In these genic analyses, we first determine whether there is biased conversion in the human lineage (Brown and Jiricny 1989; Galtier and Duret 2007). Using the same variant found in chimpanzees and gorillas as the ancestral state, we identified the derived variants that became nearly fixed in humans with frequency > 0.8 (Table 6). The chi-square test shows that the GC variants had a significantly higher fixation probability compared to AT. In addition, this pattern is also found in chimpanzees (p < 0.001). Between M. m. domesticus and M. m. castaneus (Table 6), the chi-square test reveals no difference in the fixation probability between GC and AT (p = 0.957). Further details can be found in Supplementary Figure 2. Overall, a higher fixation probability of the GC variants is found in human and chimpanzee, whereas this bias is not observed in mice.

The A/T to G/C and G/C to A/T changes in apes and mouse.
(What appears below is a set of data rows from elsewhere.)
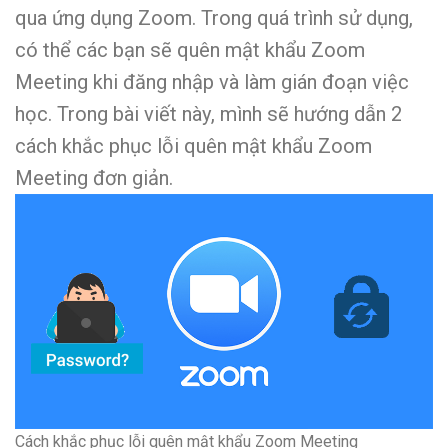
qua ứng dụng Zoom. Trong quá trình sử dụng,
có thể các bạn sẽ quên mật khẩu Zoom
Meeting khi đăng nhập và làm gián đoạn việc
học. Trong bài viết này, mình sẽ hướng dẫn 2
cách khắc phục lỗi quên mật khẩu Zoom
Meeting đơn giản.
Cách khắc phục lỗi quên mật khẩu Zoom Meeting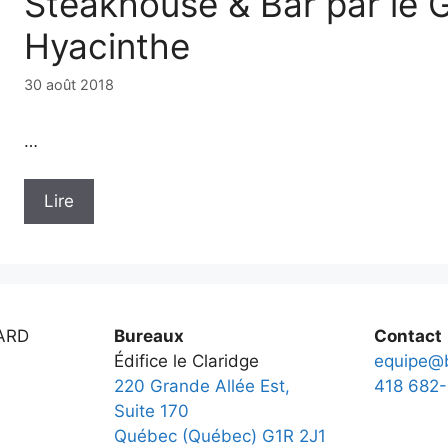
Steakhouse & Bar par le 
Hyacinthe
30 août 2018
…
Lire
ARD
Bureaux
Contact
Édifice le Claridge
equipe@b
220 Grande Allée Est,
418 682-
Suite 170
Québec (Québec) G1R 2J1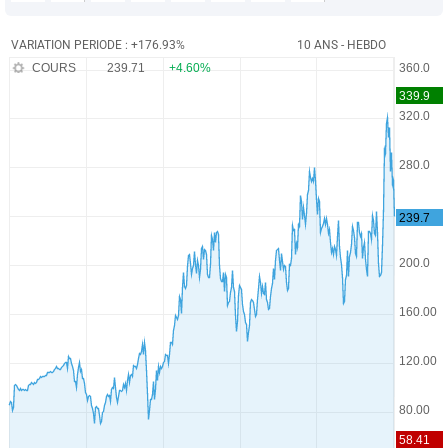
VARIATION PERIODE : +176.93%
10 ANS - HEBDO
COURS
239.71
+4.60%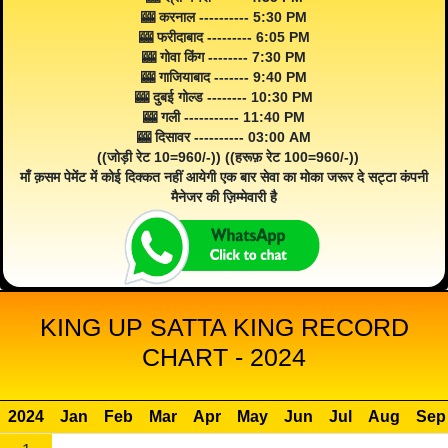
🎰 करनाल ---------- 5:30 PM
🎰 फरीदाबाद --------- 6:05 PM
🎰 गोवा किंग -------- 7:30 PM
🎰 गाजियाबाद ------- 9:40 PM
🎰 दुबई गोल्ड -------- 10:30 PM
🎰 गली ----------- 11:40 PM
🎰 दिसावर ---------- 03:00 AM
((जोड़ी रेट 10=960/-)) ((हरूफ़ रेट 100=960/-))
माँ क़सम पेमेंट में कोई दिक्कत नहीं आयेगी एक बार सेवा का मोका जरूर दे सट्टा कंपनी
मैनेजर की ज़िम्मेवारी है
KING UP SATTA KING RECORD
CHART - 2024
2024
Jan
Feb
Mar
Apr
May
Jun
Jul
Aug
Sep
Based on Table 6, we could calculate the value of p, q, f and g as shown in Table 7. In particular, the (pf)/(qg) ratio is much larger than 1 in both the human and chimpanzee lineages. In contrast, the ratio in mouse is not significantly different from 1. The ratio for total rDNAs in mouse is lower than 1, but that is likely due to the influence of selective constraints on the functional parts of these genes.
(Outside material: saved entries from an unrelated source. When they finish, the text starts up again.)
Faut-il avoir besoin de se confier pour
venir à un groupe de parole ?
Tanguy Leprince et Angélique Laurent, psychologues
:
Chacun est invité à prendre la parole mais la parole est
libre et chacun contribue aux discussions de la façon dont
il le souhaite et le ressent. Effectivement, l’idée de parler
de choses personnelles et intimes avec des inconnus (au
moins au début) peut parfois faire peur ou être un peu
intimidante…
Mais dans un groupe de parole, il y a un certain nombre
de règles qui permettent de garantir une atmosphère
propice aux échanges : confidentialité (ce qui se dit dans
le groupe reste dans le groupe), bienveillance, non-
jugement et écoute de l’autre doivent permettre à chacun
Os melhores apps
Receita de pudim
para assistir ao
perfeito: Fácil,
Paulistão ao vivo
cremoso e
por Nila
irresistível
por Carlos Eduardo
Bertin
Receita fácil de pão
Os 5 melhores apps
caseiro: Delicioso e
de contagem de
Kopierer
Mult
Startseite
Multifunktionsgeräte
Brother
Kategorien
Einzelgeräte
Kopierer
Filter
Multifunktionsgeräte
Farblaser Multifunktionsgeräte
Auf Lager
The parameter values of p, q, f and g in the evolution between A/T and G/C.

Discussion

The Haldane model is an “individual-output” model of genetic drift (Chen, et al. 2017). Hence, it does not demand the population to follow the rules of Mendelian populations. It is also sufficiently flexible for studying various stochastic forces other than the sampling errors that together drive genetic drift. In the companion study(Ruan, et al. 2024), we address the ecological forces of genetic drift and, in this study, we analyze the neutral evolution of rRNA genes. Both examples are amenable to the analysis by the Haldane model, but not by the WF model.

In multi-copy systems, there are several mechanisms of homogenization within individuals. For rRNA genes, whether on the same or different chromosomes (Gonzalez and Sylvester 2001; van Sluis and McStay 2019), the predominant mechanism of homogenization is recombination that may lead to gene conversion or unequal crossover. In the process of exchanging DNA sections in meiosis, gene conversions are an order of magnitude more common than crossover (Cole, et al. 2012; Williams, et al. 2015). It is not clear how large a role is played by replication slippage which affects copes of the same cluster.

There have been many rigorous analyses that confront the homogenizing mechanisms directly. These studies (Smith 1974; Ohta 1976; Dover 1982; Nagylaki 1983; Ohta and Dover 1983) modeled gene conversion and unequal cross-over head on. Unfortunately, on top of the complexities of such models, the key parameter values are rarely obtainable. In the branching process, all these complexities are wrapped into V(K) for formulating the evolutionary rate. In such a formulation, the collective strength of these various forces may indeed be measurable, as shown in this study.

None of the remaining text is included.